A South American theater troupe revisits an anti-establishment play and generates some new drama in the latest political allegory by Alarcón (Lost City Radio, 2007).
As in Lost City Radio, this novel is concerned with the aftereffects of revolution and the surprising ways revolutionary rhetoric endures. Set in an unnamed Andean country, the story centers on Nelson, an aspiring actor who lands a role with Diciembre, a theater company that’s dusting off its best-known work, “The Idiot President,” for a revival. As the play’s title suggests, Diciembre’s work wasn’t subtle, but it was a touchstone 25 years previously, and its author, Henry, did time in a notoriously harsh prison for it. Henry and his colleague Patalarga take on Nelson for the tour, and though the three have an easy rapport, we know early something has gone wrong: The narrator is a reporter who’s quoting everybody involved except Nelson.

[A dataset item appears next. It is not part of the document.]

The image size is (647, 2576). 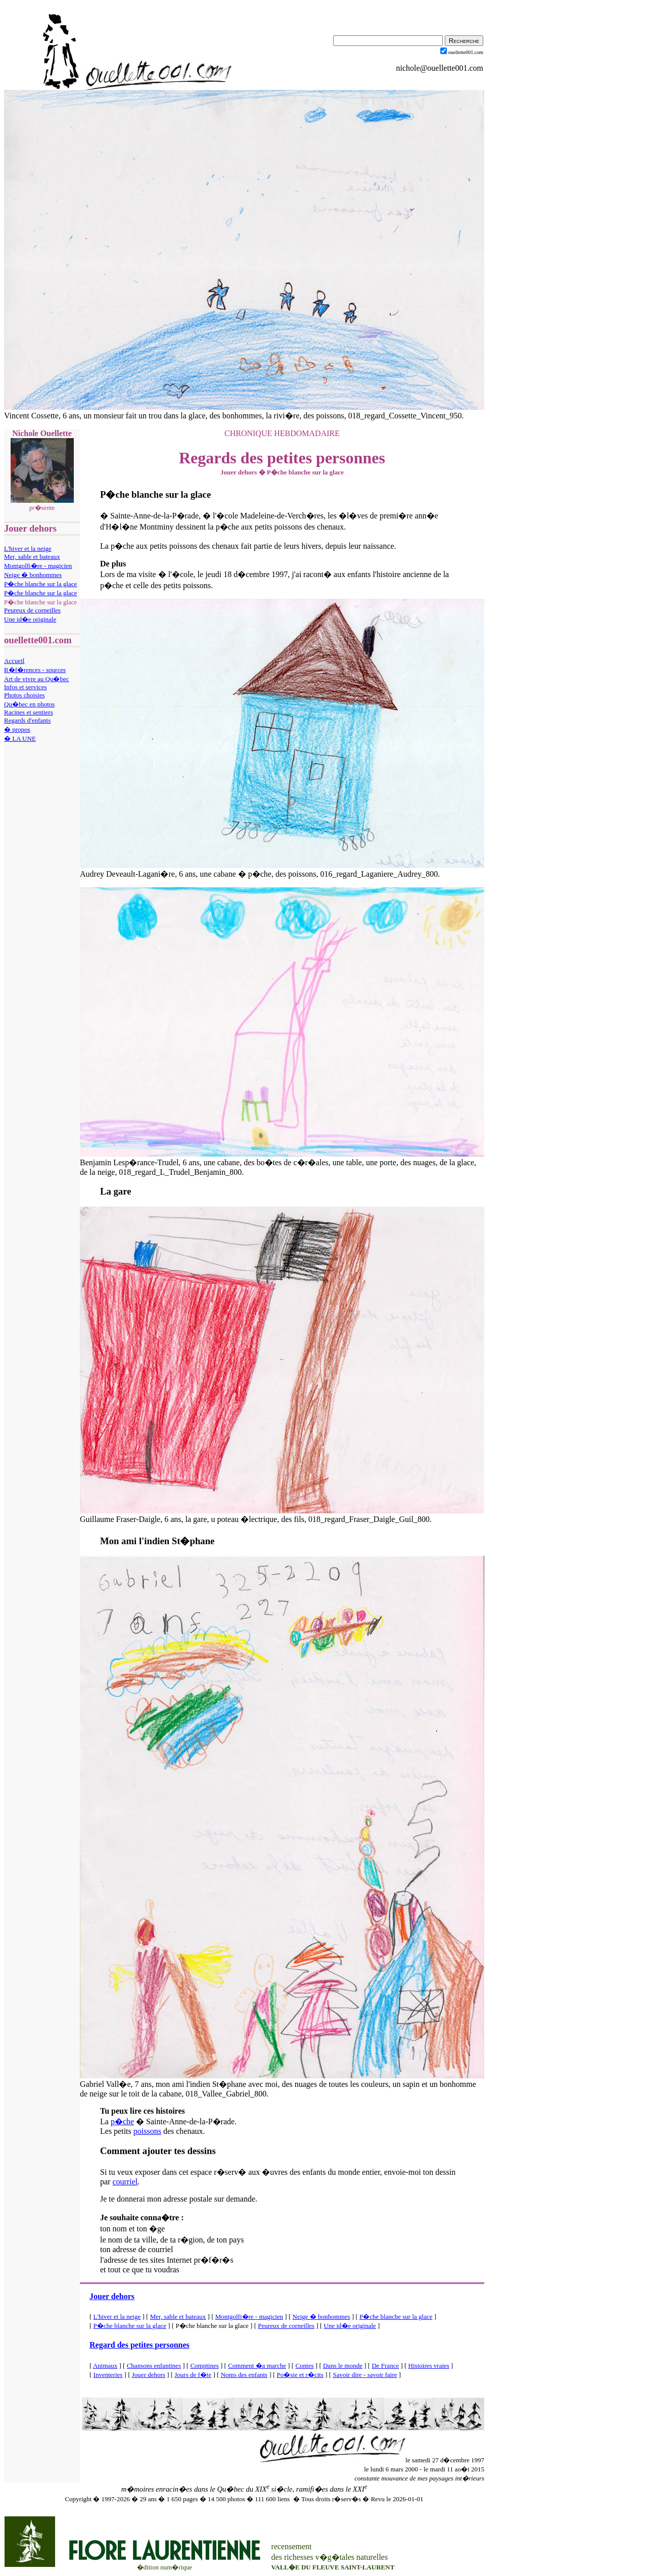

Alarcón’s decision to frame the story as a superlong magazine story has its downsides: The novel has a tonal flatness that makes the story feel lighter than intended. But the outsider-looking-in perspective gives the narration both a sense of omniscience and intimacy, since the reporter knew the players. As the tour goes off the rails, Alarcón explores the idea of how imitation creates reality: The play's restaging revives old revolutionary feelings; Nelson obsesses over his role with the woman he left behind; and he falls into the orbit of a family who's bullied him to pretend to be a long-lost relative. In time, Nelson unwittingly becomes the target of a number of men, an absurd scenario that's shot through with tragedy. Mind who you pretend to be, Alarcón suggests; the story you tell can be a surprisingly potent one. That's true with this book, too.
Though the book is low on lyricism, Alarcón successfully merges themes of art, love and politics.